What Really Works
Within the past year, an increasing number of exercise and wellness trends have surfaced. Whether it be from a favorite social media influencer or Michelle Obama herself, it’s hard to know what should be taken seriously and what’s just a passing fad. Read on to find out what the experts are saying when it comes to daily fitness needs.
Studies show that taking 10,000 steps per day may not be as beneficial as people think. This is true for three reasons. One: It’s not about the quantity of steps, but the quality. There’s a difference between taking 10,000 slow, meandering steps and taking 10,000 fast-paced ones that get your heart rate going. Two: The definition of a “step” is too narrow. Fitness trackers have a hard time identifying activities like yoga and weight training – both of which can break you into a sweat in no time. Three: “10,000” steps is arbitrary in that it’s just “a lot of steps.” Depending on your fitness abilities and goals, you should adjust that number and the types of activities in which you reach it.

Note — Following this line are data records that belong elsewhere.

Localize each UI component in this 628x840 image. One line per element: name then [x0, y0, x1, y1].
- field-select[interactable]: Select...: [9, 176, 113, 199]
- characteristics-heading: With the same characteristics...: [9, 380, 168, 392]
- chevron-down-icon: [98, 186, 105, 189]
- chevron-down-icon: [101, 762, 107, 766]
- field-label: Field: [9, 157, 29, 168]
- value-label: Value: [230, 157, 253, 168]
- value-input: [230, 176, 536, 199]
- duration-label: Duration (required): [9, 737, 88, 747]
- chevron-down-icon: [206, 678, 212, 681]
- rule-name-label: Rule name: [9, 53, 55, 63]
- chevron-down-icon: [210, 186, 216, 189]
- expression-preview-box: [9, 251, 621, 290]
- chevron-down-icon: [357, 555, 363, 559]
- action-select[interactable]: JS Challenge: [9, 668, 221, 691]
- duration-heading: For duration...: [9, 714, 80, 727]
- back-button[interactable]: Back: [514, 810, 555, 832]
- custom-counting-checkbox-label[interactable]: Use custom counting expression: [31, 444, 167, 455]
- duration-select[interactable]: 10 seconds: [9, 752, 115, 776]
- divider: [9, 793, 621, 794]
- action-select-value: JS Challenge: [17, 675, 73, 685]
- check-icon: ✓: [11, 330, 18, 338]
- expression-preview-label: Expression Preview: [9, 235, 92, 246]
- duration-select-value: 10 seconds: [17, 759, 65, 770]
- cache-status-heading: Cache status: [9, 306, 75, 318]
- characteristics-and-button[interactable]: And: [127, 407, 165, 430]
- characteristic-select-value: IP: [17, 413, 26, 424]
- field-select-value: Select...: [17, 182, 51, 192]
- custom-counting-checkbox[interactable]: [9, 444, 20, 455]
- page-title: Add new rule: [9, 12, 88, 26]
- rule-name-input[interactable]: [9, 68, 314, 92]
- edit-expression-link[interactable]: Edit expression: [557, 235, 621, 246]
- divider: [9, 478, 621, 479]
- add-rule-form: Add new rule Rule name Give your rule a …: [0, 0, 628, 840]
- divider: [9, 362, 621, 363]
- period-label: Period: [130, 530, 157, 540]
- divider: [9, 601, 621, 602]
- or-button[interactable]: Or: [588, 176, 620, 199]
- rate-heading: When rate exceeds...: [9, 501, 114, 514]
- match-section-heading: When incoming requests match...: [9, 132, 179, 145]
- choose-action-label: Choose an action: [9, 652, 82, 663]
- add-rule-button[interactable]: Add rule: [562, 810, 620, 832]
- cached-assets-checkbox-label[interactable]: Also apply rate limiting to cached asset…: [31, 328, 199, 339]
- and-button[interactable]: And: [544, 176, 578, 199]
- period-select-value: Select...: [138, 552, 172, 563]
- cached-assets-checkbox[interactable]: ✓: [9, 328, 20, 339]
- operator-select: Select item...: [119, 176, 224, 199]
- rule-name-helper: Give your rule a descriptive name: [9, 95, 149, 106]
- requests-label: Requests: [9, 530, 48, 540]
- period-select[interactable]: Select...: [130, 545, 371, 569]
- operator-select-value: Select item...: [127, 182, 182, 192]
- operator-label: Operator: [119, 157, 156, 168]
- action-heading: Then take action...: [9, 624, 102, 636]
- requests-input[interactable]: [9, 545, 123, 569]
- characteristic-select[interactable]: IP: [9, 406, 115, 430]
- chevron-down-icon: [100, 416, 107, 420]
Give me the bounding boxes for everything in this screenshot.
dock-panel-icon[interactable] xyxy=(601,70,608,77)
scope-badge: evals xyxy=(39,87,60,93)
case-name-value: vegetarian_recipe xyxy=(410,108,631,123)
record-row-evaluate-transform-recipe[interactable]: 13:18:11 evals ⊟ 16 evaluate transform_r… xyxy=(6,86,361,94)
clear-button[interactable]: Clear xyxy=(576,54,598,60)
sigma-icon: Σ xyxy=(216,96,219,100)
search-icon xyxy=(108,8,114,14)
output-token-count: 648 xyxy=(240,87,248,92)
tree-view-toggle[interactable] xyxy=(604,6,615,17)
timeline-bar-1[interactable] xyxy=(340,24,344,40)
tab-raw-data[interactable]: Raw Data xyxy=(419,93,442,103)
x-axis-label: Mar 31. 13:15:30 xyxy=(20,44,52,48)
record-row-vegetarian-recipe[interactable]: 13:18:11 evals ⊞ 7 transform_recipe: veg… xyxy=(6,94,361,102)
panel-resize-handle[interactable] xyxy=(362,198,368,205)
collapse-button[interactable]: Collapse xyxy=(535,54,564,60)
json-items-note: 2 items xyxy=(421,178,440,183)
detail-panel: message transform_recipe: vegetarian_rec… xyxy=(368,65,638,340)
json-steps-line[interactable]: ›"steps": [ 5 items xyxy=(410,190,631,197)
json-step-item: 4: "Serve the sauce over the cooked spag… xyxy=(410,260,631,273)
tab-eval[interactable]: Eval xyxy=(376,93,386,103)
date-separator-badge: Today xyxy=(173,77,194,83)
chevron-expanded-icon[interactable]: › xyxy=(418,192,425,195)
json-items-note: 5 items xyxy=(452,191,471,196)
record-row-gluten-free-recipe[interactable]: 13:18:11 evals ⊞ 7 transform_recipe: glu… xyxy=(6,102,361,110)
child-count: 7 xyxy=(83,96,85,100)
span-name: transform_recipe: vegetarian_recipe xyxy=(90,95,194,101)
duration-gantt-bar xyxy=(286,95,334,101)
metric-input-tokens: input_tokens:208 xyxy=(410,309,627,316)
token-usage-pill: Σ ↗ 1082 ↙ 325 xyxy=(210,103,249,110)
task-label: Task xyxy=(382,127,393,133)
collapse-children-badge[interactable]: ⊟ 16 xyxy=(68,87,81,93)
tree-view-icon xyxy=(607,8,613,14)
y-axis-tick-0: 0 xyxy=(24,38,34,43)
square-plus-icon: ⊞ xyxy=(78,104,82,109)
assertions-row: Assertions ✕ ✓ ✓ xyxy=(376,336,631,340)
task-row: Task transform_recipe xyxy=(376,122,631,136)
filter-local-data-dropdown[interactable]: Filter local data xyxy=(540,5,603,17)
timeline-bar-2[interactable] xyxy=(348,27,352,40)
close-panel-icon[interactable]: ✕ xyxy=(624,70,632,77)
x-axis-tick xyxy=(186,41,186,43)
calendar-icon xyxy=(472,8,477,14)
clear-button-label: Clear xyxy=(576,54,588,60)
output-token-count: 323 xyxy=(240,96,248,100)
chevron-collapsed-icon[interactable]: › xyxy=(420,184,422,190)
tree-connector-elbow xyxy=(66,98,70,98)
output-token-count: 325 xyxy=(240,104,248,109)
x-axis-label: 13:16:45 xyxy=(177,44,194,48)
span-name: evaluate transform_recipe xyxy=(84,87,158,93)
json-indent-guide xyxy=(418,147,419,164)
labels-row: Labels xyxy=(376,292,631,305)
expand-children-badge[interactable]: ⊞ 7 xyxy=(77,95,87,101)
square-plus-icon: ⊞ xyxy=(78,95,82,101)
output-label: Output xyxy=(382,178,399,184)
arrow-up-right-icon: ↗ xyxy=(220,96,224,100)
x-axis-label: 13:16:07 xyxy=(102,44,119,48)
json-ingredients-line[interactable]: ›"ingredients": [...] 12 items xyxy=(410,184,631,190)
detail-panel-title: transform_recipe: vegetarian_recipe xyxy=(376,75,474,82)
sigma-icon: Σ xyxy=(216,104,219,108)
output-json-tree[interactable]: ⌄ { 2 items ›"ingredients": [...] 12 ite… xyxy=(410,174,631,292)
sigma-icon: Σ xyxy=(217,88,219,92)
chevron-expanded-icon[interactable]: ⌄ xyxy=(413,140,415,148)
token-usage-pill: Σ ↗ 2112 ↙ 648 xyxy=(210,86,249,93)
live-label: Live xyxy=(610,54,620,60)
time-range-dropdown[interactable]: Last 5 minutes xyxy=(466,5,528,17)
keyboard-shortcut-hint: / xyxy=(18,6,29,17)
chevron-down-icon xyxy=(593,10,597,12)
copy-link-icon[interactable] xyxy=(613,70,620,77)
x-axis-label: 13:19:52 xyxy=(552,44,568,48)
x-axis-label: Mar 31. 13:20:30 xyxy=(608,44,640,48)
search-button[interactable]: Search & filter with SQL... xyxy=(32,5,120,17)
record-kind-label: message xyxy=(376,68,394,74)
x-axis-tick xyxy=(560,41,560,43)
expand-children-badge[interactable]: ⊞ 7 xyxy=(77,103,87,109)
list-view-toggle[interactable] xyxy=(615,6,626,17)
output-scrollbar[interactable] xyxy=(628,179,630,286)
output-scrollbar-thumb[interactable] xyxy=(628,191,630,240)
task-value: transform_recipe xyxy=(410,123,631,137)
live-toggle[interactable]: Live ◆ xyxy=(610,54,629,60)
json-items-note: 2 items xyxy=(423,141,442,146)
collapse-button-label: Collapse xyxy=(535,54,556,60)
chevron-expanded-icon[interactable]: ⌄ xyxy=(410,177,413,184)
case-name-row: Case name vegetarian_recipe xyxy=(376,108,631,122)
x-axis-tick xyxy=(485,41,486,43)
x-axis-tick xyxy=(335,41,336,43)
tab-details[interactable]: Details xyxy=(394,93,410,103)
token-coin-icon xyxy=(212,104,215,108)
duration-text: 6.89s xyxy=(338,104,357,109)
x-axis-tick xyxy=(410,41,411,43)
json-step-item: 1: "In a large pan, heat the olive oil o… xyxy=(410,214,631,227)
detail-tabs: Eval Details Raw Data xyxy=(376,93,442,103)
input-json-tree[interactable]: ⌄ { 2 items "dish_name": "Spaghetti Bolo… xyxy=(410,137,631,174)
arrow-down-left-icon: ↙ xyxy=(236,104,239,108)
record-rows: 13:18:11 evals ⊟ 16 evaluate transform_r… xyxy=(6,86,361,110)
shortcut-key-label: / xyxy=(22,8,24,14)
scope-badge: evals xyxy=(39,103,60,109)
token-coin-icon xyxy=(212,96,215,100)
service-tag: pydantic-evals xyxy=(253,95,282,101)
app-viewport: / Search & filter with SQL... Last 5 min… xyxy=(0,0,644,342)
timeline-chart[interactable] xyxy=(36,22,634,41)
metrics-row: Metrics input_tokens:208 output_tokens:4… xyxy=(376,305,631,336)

So where did 10,000 come from? It originated in the 1960s when a Japanese company started selling pedometers. They ended up naming the devices manpo-kei, which literally translates to “10,000-step meter.” Studies later confirmed that individuals who take 10,000 steps per day have lower blood pressure, more stable glucose levels and better moods. So while the number is rooted in truth, it’s better to take 5,000 strategic steps than 10,000 mindless ones.
30 Minutes a Day
Much like the 10,000 step theory, it’s not about the quantity of exercise you get, but the quality. Thirty leisurely minutes on the elliptical show far different results than 30 minutes of high intensity interval training (HIIT) exercises that work your muscles to the limit. That’s not to say exercising 30 minutes a day isn’t good for you.

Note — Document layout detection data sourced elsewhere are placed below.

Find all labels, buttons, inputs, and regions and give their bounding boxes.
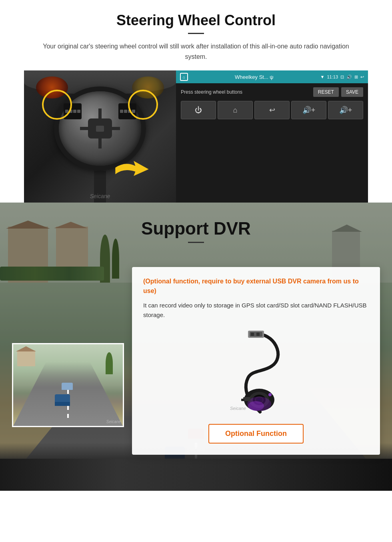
dvr-camera-illustration: Seicane — [143, 328, 369, 416]
thumb-watermark: Seicane — [106, 420, 121, 424]
settings-icon: ⊞ — [354, 74, 358, 80]
svg-rect-2 — [251, 333, 254, 336]
dvr-info-card: (Optional function, require to buy exter… — [132, 267, 380, 455]
steering-title: Steering Wheel Control — [24, 12, 368, 29]
save-button[interactable]: SAVE — [341, 87, 363, 97]
android-btn-group[interactable]: RESET SAVE — [313, 87, 363, 97]
control-buttons-grid: ⏻ ⌂ ↩ 🔊+ 🔊+ — [181, 101, 363, 119]
home-ctrl-btn[interactable]: ⌂ — [218, 101, 253, 119]
dvr-thumbnail: Seicane — [12, 343, 124, 427]
android-control-row: Press steering wheel buttons RESET SAVE — [181, 87, 363, 97]
steering-title-divider — [188, 33, 204, 34]
android-app-name: Wheelkey St... ψ — [191, 74, 317, 80]
reset-button[interactable]: RESET — [313, 87, 339, 97]
dvr-title-divider — [188, 242, 204, 243]
vol-down-ctrl-btn[interactable]: 🔊+ — [328, 101, 363, 119]
wifi-icon: ▼ — [320, 74, 325, 79]
dvr-title: Support DVR — [141, 219, 251, 239]
vol-up-ctrl-btn[interactable]: 🔊+ — [291, 101, 326, 119]
dvr-content: Support DVR — [0, 203, 392, 455]
dvr-optional-text: (Optional function, require to buy exter… — [143, 277, 369, 296]
svg-rect-3 — [256, 333, 260, 336]
right-highlight-circle — [128, 90, 158, 120]
android-statusbar: ⌂ Wheelkey St... ψ ▼ 11:13 ⊡ 🔊 ⊞ ↩ — [176, 70, 368, 83]
dvr-section: Support DVR — [0, 203, 392, 491]
power-ctrl-btn[interactable]: ⏻ — [181, 101, 216, 119]
volume-icon: 🔊 — [346, 74, 352, 80]
steering-image-wrapper: Seicane ⌂ Wheelkey St... ψ ▼ 11:13 ⊡ 🔊 ⊞… — [24, 70, 368, 203]
press-text: Press steering wheel buttons — [181, 89, 242, 95]
dvr-left-area: Seicane — [12, 343, 124, 427]
android-content: Press steering wheel buttons RESET SAVE … — [176, 83, 368, 203]
svg-point-9 — [268, 393, 272, 396]
dvr-main-area: Seicane (Optional function, require to b… — [0, 263, 392, 455]
yellow-arrow — [112, 157, 152, 187]
steering-description: Your original car's steering wheel contr… — [40, 41, 352, 62]
dvr-watermark: Seicane — [187, 447, 206, 453]
dvr-dashboard — [0, 459, 392, 491]
svg-rect-13 — [241, 399, 244, 401]
home-icon: ⌂ — [180, 73, 188, 81]
svg-point-11 — [248, 401, 264, 411]
back-ctrl-btn[interactable]: ↩ — [254, 101, 290, 119]
status-icons: ▼ 11:13 ⊡ 🔊 ⊞ ↩ — [320, 74, 364, 80]
steering-photo: Seicane — [24, 70, 176, 203]
left-highlight-circle — [42, 90, 72, 120]
optional-function-button[interactable]: Optional Function — [208, 424, 304, 444]
dvr-optional-btn-area: Optional Function — [143, 424, 369, 444]
dvr-description: It can record video only to storage in G… — [143, 301, 369, 320]
back-icon: ↩ — [360, 74, 364, 80]
svg-text:Seicane: Seicane — [230, 406, 246, 411]
camera-icon: ⊡ — [340, 74, 344, 80]
time-display: 11:13 — [327, 74, 338, 79]
android-panel: ⌂ Wheelkey St... ψ ▼ 11:13 ⊡ 🔊 ⊞ ↩ Press… — [176, 70, 368, 203]
steering-section: Steering Wheel Control Your original car… — [0, 0, 392, 203]
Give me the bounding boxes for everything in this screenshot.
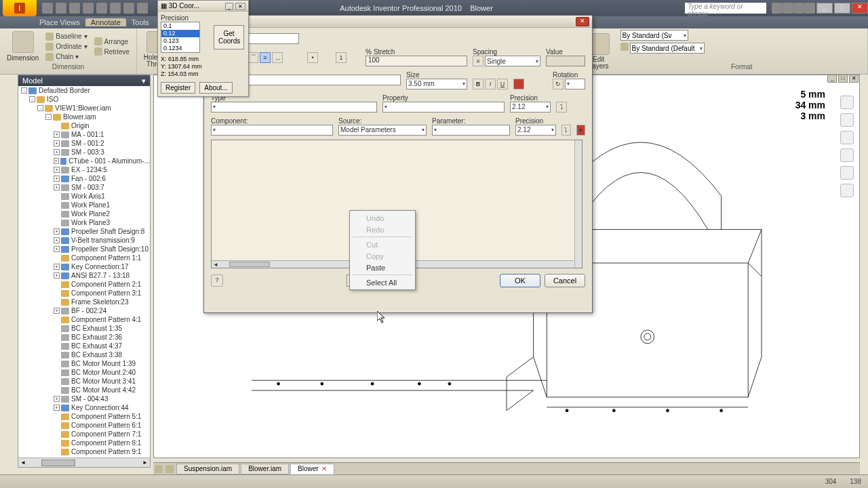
lookat-icon[interactable]	[840, 184, 854, 197]
param-options-button[interactable]: ▾	[576, 125, 586, 136]
tree-node[interactable]: Work Plane2	[18, 209, 150, 218]
tree-toggle-icon[interactable]: +	[54, 405, 60, 411]
tab-tools[interactable]: Tools	[126, 18, 155, 26]
align-top-button[interactable]: ⎴	[248, 52, 258, 63]
tree-toggle-icon[interactable]: +	[54, 237, 60, 243]
subscription-icon[interactable]	[783, 3, 793, 14]
editor-vscrollbar[interactable]	[574, 140, 582, 268]
scroll-thumb[interactable]	[41, 460, 75, 466]
tree-node[interactable]: +BF - 002:24	[18, 306, 150, 315]
tree-node[interactable]: -VIEW1:Blower.iam	[18, 104, 150, 113]
app-menu-button[interactable]: I	[3, 0, 37, 16]
tree-toggle-icon[interactable]: +	[54, 246, 60, 252]
precision-option[interactable]: 0.12	[161, 30, 199, 37]
precision-option[interactable]: 0.123	[161, 37, 199, 45]
chain-button[interactable]: Chain ▾	[43, 52, 90, 62]
coord-min-button[interactable]: _	[225, 3, 233, 10]
pan-icon[interactable]	[840, 131, 854, 144]
tree-toggle-icon[interactable]: +	[54, 184, 60, 190]
tree-node[interactable]: Component Pattern 4:1	[18, 315, 150, 324]
color-button[interactable]	[513, 79, 524, 89]
coord-close-button[interactable]: ✕	[235, 3, 245, 10]
arrange-button[interactable]: Arrange	[92, 37, 132, 46]
ordinate-button[interactable]: Ordinate ▾	[43, 42, 90, 52]
tree-node[interactable]: BC Motor Mount 4:42	[18, 386, 150, 394]
tree-node[interactable]: Work Axis1	[18, 192, 150, 201]
tree-toggle-icon[interactable]: +	[54, 140, 60, 146]
tree-node[interactable]: +MA - 001:1	[18, 130, 150, 139]
tab-annotate[interactable]: Annotate	[85, 18, 126, 26]
parameter-combo[interactable]	[432, 125, 510, 136]
bold-button[interactable]: B	[473, 79, 484, 89]
menu-item-select-all[interactable]: Select All	[350, 277, 415, 288]
precision-option[interactable]: 0.1234	[161, 45, 199, 52]
tree-node[interactable]: Component Pattern 8:1	[18, 439, 150, 447]
retrieve-button[interactable]: Retrieve	[92, 47, 132, 56]
scroll-thumb[interactable]	[229, 262, 270, 267]
tree-node[interactable]: Component Pattern 2:1	[18, 280, 150, 289]
cancel-button[interactable]: Cancel	[545, 274, 585, 287]
tree-node[interactable]: Component Pattern 6:1	[18, 421, 150, 430]
standard-combo[interactable]: By Standard (Sv	[620, 30, 688, 41]
tree-node[interactable]: Component Pattern 7:1	[18, 430, 150, 439]
tab-close-icon[interactable]: ✕	[321, 465, 327, 472]
tree-node[interactable]: +SM - 001:2	[18, 139, 150, 148]
qat-return-icon[interactable]	[123, 3, 134, 14]
navcube-icon[interactable]	[840, 96, 854, 109]
tree-node[interactable]: Work Plane3	[18, 218, 150, 227]
numbering-button[interactable]: 1	[336, 52, 347, 63]
doc-tab[interactable]: Blower.iam	[241, 464, 289, 474]
tree-node[interactable]: -Defaulted Border	[18, 86, 150, 95]
tab-nav-icon[interactable]	[155, 465, 163, 473]
tree-node[interactable]: Component Pattern 9:1	[18, 447, 150, 456]
insert-param-button[interactable]: ⤵	[561, 125, 571, 136]
coord-titlebar[interactable]: ▦ 3D Coor... _ ✕	[158, 1, 248, 12]
menu-item-paste[interactable]: Paste	[350, 262, 415, 273]
coord-tool-window[interactable]: ▦ 3D Coor... _ ✕ Precision 0.10.120.1230…	[157, 0, 249, 97]
tree-node[interactable]: BC Exhaust 1:35	[18, 324, 150, 333]
tree-node[interactable]: BC Exhaust 2:36	[18, 333, 150, 342]
property-combo[interactable]	[382, 102, 505, 113]
layer-icon[interactable]	[620, 43, 629, 51]
minimize-button[interactable]: _	[816, 3, 833, 14]
doc-tab[interactable]: Blower ✕	[290, 464, 334, 474]
doc-tab[interactable]: Suspension.iam	[176, 464, 239, 474]
about-button[interactable]: About...	[199, 82, 232, 94]
dialog-titlebar[interactable]: ✕	[204, 16, 592, 28]
tree-node[interactable]: +Fan - 002:6	[18, 174, 150, 183]
bullets-button[interactable]: •	[307, 52, 318, 63]
close-button[interactable]: ✕	[852, 3, 868, 14]
spacing-toggle[interactable]: ≡	[473, 56, 484, 66]
tree-node[interactable]: +SM - 003:3	[18, 148, 150, 157]
tree-node[interactable]: +Key Connection:44	[18, 403, 150, 412]
tree-toggle-icon[interactable]: -	[21, 87, 27, 94]
tree-node[interactable]: BC Exhaust 4:37	[18, 342, 150, 350]
tree-toggle-icon[interactable]: +	[54, 131, 60, 138]
tree-node[interactable]: +SM - 004:43	[18, 394, 150, 403]
tree-toggle-icon[interactable]: +	[54, 396, 60, 402]
doc-close-button[interactable]: ✕	[849, 75, 859, 83]
help-icon[interactable]	[804, 3, 815, 14]
tree-node[interactable]: -ISO	[18, 95, 150, 104]
tree-node[interactable]: Component Pattern 5:1	[18, 412, 150, 421]
tree-hscrollbar[interactable]: ◄ ►	[18, 458, 150, 467]
rotation-combo[interactable]	[565, 79, 585, 89]
info-button[interactable]: ?	[211, 274, 223, 287]
qat-update-icon[interactable]	[137, 3, 148, 14]
model-tree[interactable]: -Defaulted Border-ISO-VIEW1:Blower.iam-B…	[18, 86, 150, 458]
precision-combo[interactable]: 2.12	[510, 102, 551, 113]
component-combo[interactable]	[211, 125, 333, 136]
tree-toggle-icon[interactable]: +	[54, 176, 60, 182]
qat-select-icon[interactable]	[110, 3, 121, 14]
tree-node[interactable]: -Blower.iam	[18, 113, 150, 121]
chevron-down-icon[interactable]: ▾	[142, 77, 146, 85]
tree-toggle-icon[interactable]: +	[54, 158, 59, 164]
doc-minimize-button[interactable]: _	[827, 75, 837, 83]
qat-open-icon[interactable]	[56, 3, 66, 14]
favorites-icon[interactable]	[793, 3, 804, 14]
get-coords-button[interactable]: Get Coords	[214, 25, 244, 49]
home-icon[interactable]	[840, 113, 854, 127]
tab-nav-icon[interactable]	[165, 465, 174, 473]
qat-save-icon[interactable]	[69, 3, 80, 14]
tree-toggle-icon[interactable]: -	[45, 114, 52, 120]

The CDC (Center for Disease Control and Prevention) suggests 150 minutes of exercise per week, or, 30 minutes a day. Studies have shown that someone who exercises 30 minutes a day has lower blood pressure and cholesterol and benefits from a higher muscle-to-fat ratio. The 30-minute recommendation is more so aimed at sedentary individuals looking to incorporate regular exercise into their daily life. After you’ve developed a routine, it's recommended adding increasing levels of intensity to build up endurance.
For decades, health experts touted regular daily exercise as the best method for staying healthy. But studies suggest that those who exercise only on the weekends live just as long as those who spread their workouts throughout the week. Dubbed “weekend warriors,” individuals who spend all 150 minutes of the recommended weekly exercise time between one to two sessions have shown to benefit from the same results as those who spread out that time over the course of the week.

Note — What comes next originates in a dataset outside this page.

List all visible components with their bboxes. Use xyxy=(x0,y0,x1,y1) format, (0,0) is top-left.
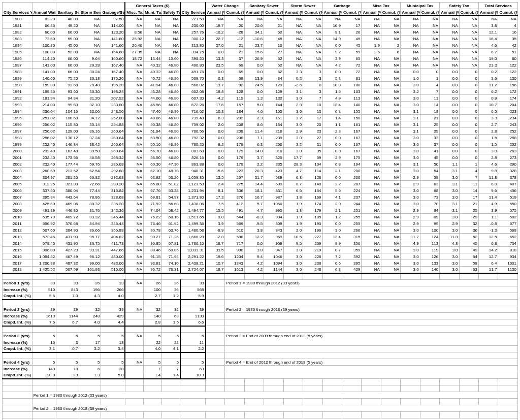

While this new information may seem like an exciting loophole for individuals too busy to fit in daily exercise, only about 1-3 percent of American adults actually complete the recommended amount of time in one to two days. Additionally, the study did not take into account other factors like strength, blood pressure or weight control.
The best way of determining the right exercise plan for you is talking with your physician or a fitness coach. Take into account your current state of health, limitations and goals, and go from there.